Droga, armi ed estorsioni: sgominato clan della Sacra corona unita, fra gli arrestati una friulana

Operazione in provincia di Lecce. Coinvolta la friulana Livia Comelli, 61 anni, moglie del capo che dal carcere prima e dai domiciliari poi impartiva ordini al gruppo. Le accuse: associazione mafiosa, traffico e spaccio di sostanze stupefacenti, estorsione, danneggiamento e detenzione e porto abusivo di armi

UDINE. I carabinieri del Ros hanno eseguito, in provincia di Lecce, un'ordinanza di custodia cautelare nei confronti di 22 appartenenti ad un gruppo criminale federato con il clan Tornese della Sacra corona unita, ritenuti responsabili a vario titolo di associazione mafiosa, traffico e spaccio di sostanze stupefacenti, estorsione, danneggiamento e detenzione e porto abusivo di armi, aggravati dal metodo mafioso.

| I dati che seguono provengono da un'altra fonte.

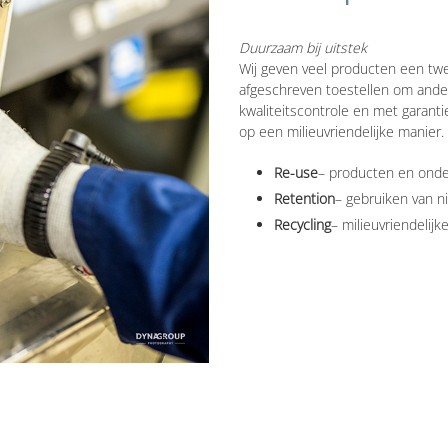
Duurzaam bij uitstek
Wij geven veel producten een tw
afgeschreven toestellen om ande
kwaliteitscontrole en met garant
op een milieuvriendelijke manier.
Re-use
– producten en onde
Retention
– gebruiken van 
Recycling
– milieuvriendelijk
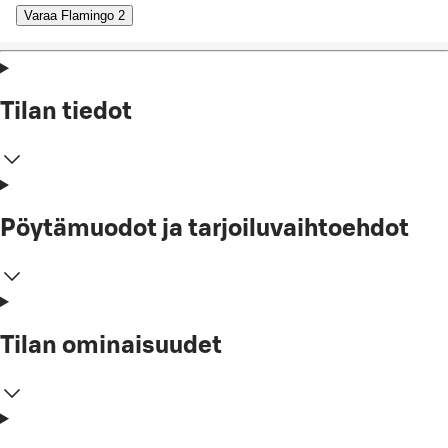
Varaa Flamingo 2
Tilan tiedot
Pöytämuodot ja tarjoiluvaihtoehdot
Tilan ominaisuudet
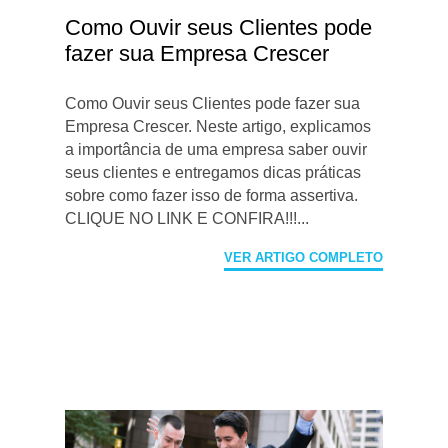
Como Ouvir seus Clientes pode
fazer sua Empresa Crescer
Como Ouvir seus Clientes pode fazer sua
Empresa Crescer. Neste artigo, explicamos
a importância de uma empresa saber ouvir
seus clientes e entregamos dicas práticas
sobre como fazer isso de forma assertiva.
CLIQUE NO LINK E CONFIRA!!!...
VER ARTIGO COMPLETO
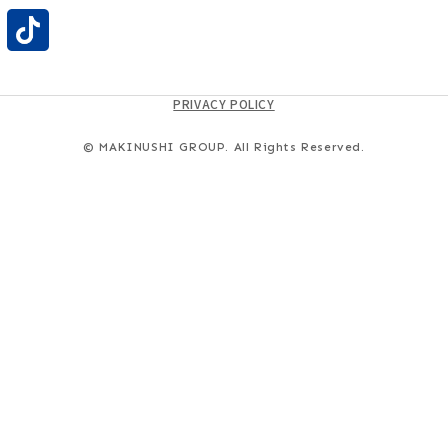
PRIVACY POLICY
© MAKINUSHI GROUP. All Rights Reserved.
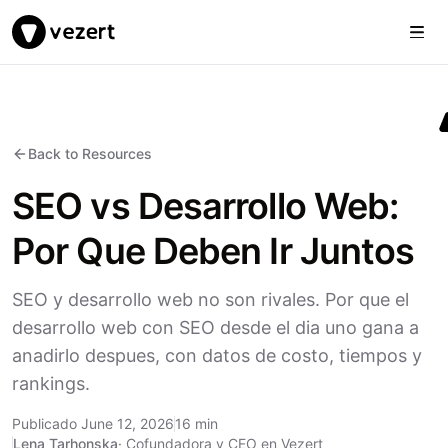
Togg
Vezert
Back to Resources
SEO vs Desarrollo Web:
Por Que Deben Ir Juntos
SEO y desarrollo web no son rivales. Por que el
desarrollo web con SEO desde el dia uno gana a
anadirlo despues, con datos de costo, tiempos y
rankings.
Publicado June 12, 2026
16 min
Lena Tarhonska
·
Cofundadora y CEO en Vezert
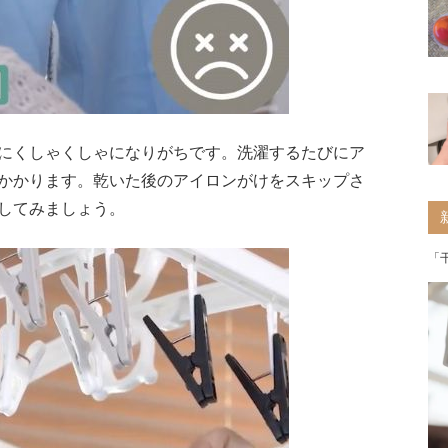
にくしゃくしゃになりがちです。洗濯するたびにア
かかります。乾いた後のアイロンがけをスキップさ
してみましょう。
「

Le indagini sono coordinate dalla Procura distrettuale antimafia di Lecce. Fra gli arrestati c'è anche una friulana, Livia Comelli, di 61 anni.

Gli indagati devono rispondere, a vario titolo, di associazione mafiosa, associazione finalizzata al traffico e spaccio di sostanze stupefacenti, detenzione e porto abusivo di armi, estorsione e danneggiamento, con l’aggravante del metodo mafioso.

I provvedimenti scaturiscono dalle indagini sulle articolazioni del clan della Sacra Corona Unita «Tornese» di Monteroni di Lecce, che ha documentato l’operatività criminale del sodalizio mafioso facente capo a Fernando Mocera, attivo prevalentemente nei comuni di Carmiano, Veglie, Novoli, Leverano e Porto Cesareo.

Il clan sgominato nel Salento era guidato da un vecchio referente della Scu, Fernando Nocera, di 64 anni di Carmiano conosciuto nell'ambiente come «Lo zio» o «Il vecchio» che dal carcere prima e poi dai domiciliari, impartiva gli ordini al gruppo con messaggi e missive smistati dalle sue donne, la moglie Livia Comelli e l'amante Giuliana Cuna.

Le due donne erano incaricate anche di mantenere i rapporti con il gruppo alleato dei monteronesi capeggiato da Saulle Politi, ma erano anche in grado di agire autonomamente impartendo direttive ai propri sodali, soprattutto per garantire il sostentamento agli affiliati in carcere.

Dalle indagini è emerso che dopo l'arresto del capo, era emersa una nuova generazione al comando composta anche da giovani insospettabili come i fratelli Davide e Matteo Conversano, di Carmiano (Lecce), entrambi incensurati ma con ruoli di rilievo e a stretto contato contatto col capo.

Tra gli attentati dinamitardi contestati al gruppo, anche quello del 5 maggio 2018 contro l'auto del comandante dei vigili urbani di Arnesano (Lecce).

Emblematico, secondo gli investigatori, il potere esercitato sugli affiliati, tanto da indurre uno di loro, Stefano Garofalo, persino a tatuarsi sul braccio la rosa dei venti con le iniziali dei principali referenti del clan.

«Si tratta di un gruppo pericoloso composto da emergenti e con ruoli di spicco, capace anche di ottenere consenso sociale» hanno sottolineato in conferenza stampa il colonnello Paolo Dembech, comandante provinciale dei carabinieri di Lecce e il colonnello Giancarlo Scafuri, vice comandante del Ros.